Aufschwung auf dem deutschen Immobilienmarkt hält an

18.Dezember 2015   
Kategorie: Der Immobilienbrief

Wohnungssituation droht zu verschärfen

 

Der Aufschwung auf dem deutschen Immobilienmarkt insgesamt halte an, erwartet Franz Eilers, vdp Research, im aktuellen vdp Spotlight Immobilien. Auf den Wohnungsmärkten kennzeichneten eine moderat anziehende Neubautätigkeit und steigende Mieten und Preise die Entwicklung. Versorgungsengpässe in den wirtschaftsstarken Ballungsgebieten sowie in vielen Groß- und Hochschulstädten würden hier weiteres Wachstum im Neubau und weiter steigende Mieten und Preise nach sich ziehen. Die Büromärkte seien seit Längerem durch sinkende Leerstände und ebenfalls steigende Mieten gekennzeichnet.

 

Zudem übten die hiesigen Immobilienmärkte eine hohe Anziehungskraft auf in- und ausländisches Kapital aus, ergänzt Franz Eilers, vdp Research.

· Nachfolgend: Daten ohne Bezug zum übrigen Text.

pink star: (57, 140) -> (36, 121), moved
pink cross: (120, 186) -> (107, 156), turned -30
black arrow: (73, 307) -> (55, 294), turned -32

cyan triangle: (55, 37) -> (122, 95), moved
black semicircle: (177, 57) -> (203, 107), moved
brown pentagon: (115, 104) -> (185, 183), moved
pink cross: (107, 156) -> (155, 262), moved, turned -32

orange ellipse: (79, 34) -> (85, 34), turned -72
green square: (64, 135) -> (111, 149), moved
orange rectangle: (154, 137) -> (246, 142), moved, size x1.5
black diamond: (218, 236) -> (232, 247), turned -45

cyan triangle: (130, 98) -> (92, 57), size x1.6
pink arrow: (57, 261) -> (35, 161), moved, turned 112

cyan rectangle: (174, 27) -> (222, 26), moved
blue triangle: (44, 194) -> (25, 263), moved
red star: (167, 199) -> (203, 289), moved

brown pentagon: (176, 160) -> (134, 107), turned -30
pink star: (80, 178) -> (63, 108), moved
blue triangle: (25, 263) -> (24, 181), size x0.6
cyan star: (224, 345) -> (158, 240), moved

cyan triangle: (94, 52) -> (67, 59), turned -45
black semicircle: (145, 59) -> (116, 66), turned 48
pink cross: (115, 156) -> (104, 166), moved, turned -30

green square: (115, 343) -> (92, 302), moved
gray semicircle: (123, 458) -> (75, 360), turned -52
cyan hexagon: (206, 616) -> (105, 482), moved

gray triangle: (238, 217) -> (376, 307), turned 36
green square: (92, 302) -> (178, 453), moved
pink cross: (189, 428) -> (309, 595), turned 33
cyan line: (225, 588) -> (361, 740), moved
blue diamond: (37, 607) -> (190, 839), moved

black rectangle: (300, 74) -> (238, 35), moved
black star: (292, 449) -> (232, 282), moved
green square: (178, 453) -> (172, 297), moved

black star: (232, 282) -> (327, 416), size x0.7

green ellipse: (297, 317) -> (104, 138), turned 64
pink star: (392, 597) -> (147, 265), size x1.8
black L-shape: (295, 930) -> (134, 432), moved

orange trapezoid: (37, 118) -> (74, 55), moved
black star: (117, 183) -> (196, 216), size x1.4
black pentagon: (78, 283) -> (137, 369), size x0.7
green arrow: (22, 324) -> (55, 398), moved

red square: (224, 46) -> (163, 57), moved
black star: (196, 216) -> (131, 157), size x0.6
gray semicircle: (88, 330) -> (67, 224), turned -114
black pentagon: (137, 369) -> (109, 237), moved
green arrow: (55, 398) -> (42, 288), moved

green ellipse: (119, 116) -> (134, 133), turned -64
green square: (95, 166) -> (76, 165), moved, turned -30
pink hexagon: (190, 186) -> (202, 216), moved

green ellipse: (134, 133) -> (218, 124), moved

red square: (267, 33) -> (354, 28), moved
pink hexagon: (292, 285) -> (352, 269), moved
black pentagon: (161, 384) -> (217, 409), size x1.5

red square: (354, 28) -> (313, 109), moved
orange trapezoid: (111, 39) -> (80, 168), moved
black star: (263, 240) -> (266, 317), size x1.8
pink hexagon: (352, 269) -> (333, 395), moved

Dies generiere seit 2010 eine anhaltend hohe Nachfrage nach renditeorientierten Objekten in Deutschland. Gleichzeitig werde die moderate, positive Expansion der deutschen Wirtschaft mit der guten Lage am deutschen Arbeitsmarkt, auf die sich vor allem der Konsum und die Investitionen in den Wohnungsbau stützen, anhalten. Die Zinsen für Wohnungsbaukredite an private Haushalte blieben auf einem historisch niedrigen Niveau.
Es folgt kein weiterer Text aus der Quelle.